Udah lama benernya pengen nulis artikel soal rokok-merokok
ini. Apa boleh buat, belum ada waktu sampai detik ini. Berhubung kantor saya
diliburkan karena siaga I banjir, maka saya punya waktu luang deh buat
nulis...
Seperti yang warga Jakarta ketahui, larangan merokok di public places sekarang berlaku. Hampir di semua tempat umum sudah disediakan ruangan khusus untuk merokok. Nah, pertanyaannya, apakah ruangan tersebut benar-benar dimanfaatkan? Dimanfaatkan dalam arti para perokok benar-benar pergi ke sana untuk merokok dan tidak menyulut tembakau di luar. Yeah rite... Kalau kamu berada di lingkungan heavy smokers, kamu bakal tahu kalau para pecandu nikotin ini tidak kenal waktu dan tempat bila merokok. Fakta ini bisa jadi sangat menyebalkan, lho!
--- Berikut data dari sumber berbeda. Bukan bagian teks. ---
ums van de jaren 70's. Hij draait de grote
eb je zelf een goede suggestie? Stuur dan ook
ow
Bayangkan kamu keluar rumah dalam keadaan bersih dan wangi, lalu naik mobil sampai ke sebuah tempat tujuan yang full AC. Disana kamu duduk di sebuah cafe dan mulai memesan minuman (setelah sebelumnya bertanya pada pelayan apakah benar itu area "non smoking"). Niat untuk bersantai tau-tau lenyap, ketika kamu mendapati asap rokok bertiup ke arahmu dan semakin lama asapnya semakin tebal. Kamu batuk-batuk, tapi orang yang bersangkutan tidak juga sensitif. Jadilah kamu keluar dari cafe tersebut seperti orang yang baru saja keluar dari bar atau baru saja menghabiskan sebatang rokok sendiri. Sebal, bukan?
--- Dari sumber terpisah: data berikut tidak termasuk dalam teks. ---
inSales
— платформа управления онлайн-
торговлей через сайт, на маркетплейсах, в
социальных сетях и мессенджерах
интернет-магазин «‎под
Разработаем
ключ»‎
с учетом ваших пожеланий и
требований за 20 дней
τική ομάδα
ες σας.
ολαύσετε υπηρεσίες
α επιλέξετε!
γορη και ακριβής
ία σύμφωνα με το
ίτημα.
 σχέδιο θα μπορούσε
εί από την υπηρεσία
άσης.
Sering terjadi yang dirugikan adalah mereka yang tidak merokok, tapi menjadi perokok pasif. Bagi saya yang bekerja di dunia periklanan, dimana perolehan ide sering dihubungkan dengan kegiatan merokok, saya termasuk cukup aneh karena tidak merokok. Tapi semakin saya melihat attitude orang-orang yang merokok, semakin saya hilang respek dan memantapkan diri untuk tidak menjadi bagian dari komunitas tersebut. Mengapa? Karena bagi saya, mostly perokok adalah orang yang egois. Orang yang ingin memperoleh kesenangan pribadi tanpa mempertimbangkan ketidaknyamanan orang-orang lain. Banyak sekali pekerja-pekerja kantor yang merokok secara sembunyi-sembunyi saat lembur di depan komputer, atau menyalakan rokok saat mereka berjalan kaki di trotoar tanpa melihat apakah rokok yang dipegangnya bisa mengenai orang yang berjalan di sebelah/ belakangnya.
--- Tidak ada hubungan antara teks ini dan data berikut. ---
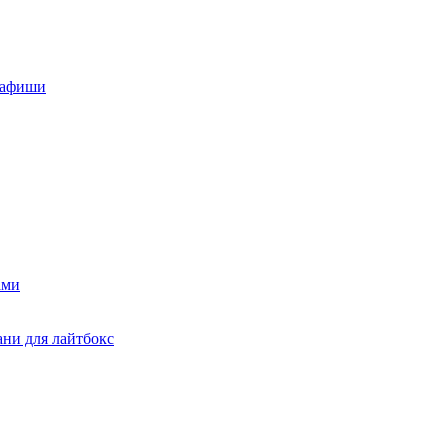
, афиши
ами
ани для лайтбокс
Saya termasuk orang yang akan berhenti begitu berjalan di belakang orang yang merokok, sehingga membiarkan orang tersebut jalan dulu. Saya juga berani menegur para perokok yang tidak tahu diri merokok di cafe atau kendaraan umum sehingga asapnya mengganggu orang lain. Saya merasa berhak protes, karena menurut statistik mereka yang terkena dampak rokok mostly adalah perokok pasif. Berkaitan dengan hal tersebut, seorang teman memutuskan untuk merokok juga karena capek sekedar jadi perokok pasif. Haruskah kita menyerah pada konsumerisme yang destruktif seperti demikian?
Ketika rokok digunakan untuk menghalau rasa dingin dan mengurangi rasa sakit, saya sangat setuju. Tembakau memiliki menfaat positif. Tapi ketika kegiatan merokok dijadikan device untuk pembuktian diri, supaya dianggap "gaul" atau diterima lingkungan, saya jadi merasa kasihan. Sebegitu rendahnyakah keyakinan pada diri sendiri masyarakat masa kini? Rokok bukan saja akan menjadi komoditas yang mahal, tapi juga akan meninggalkan polusi. Spon yang digunakan di tiap batang rokok membutuhkan waktu bertahun-tahun untuk bisa terurai kembali... Bayangkan bila berjuta-juta orang yang merokok (dan mostly membuang sisa puntung sembarangan) menyebabkan penumpukkan sampah!
Saya tidak bermaksud menghakimi orang yang merokok. Itu sepenuhnya adalah pilihan hidup. Saya hanya ingin para perokok lebih peka terhadap lingkungannya. Saya tidak akan berkomentar jika ada orang yang ingin merusak dirinya sendiri dengan merokok, tapi saya tidak bisa tinggal diam dan menerima apabila perokok tersebut membawa serta orang lain ke liang kubur... Hehehe, serem baanget, tapi akibatnya memang seseram itu kan! Buat para perokok di luar sana, pleaseee be sensitive and respect other people. We understand your needs to smoke, but the question is: do you understand us??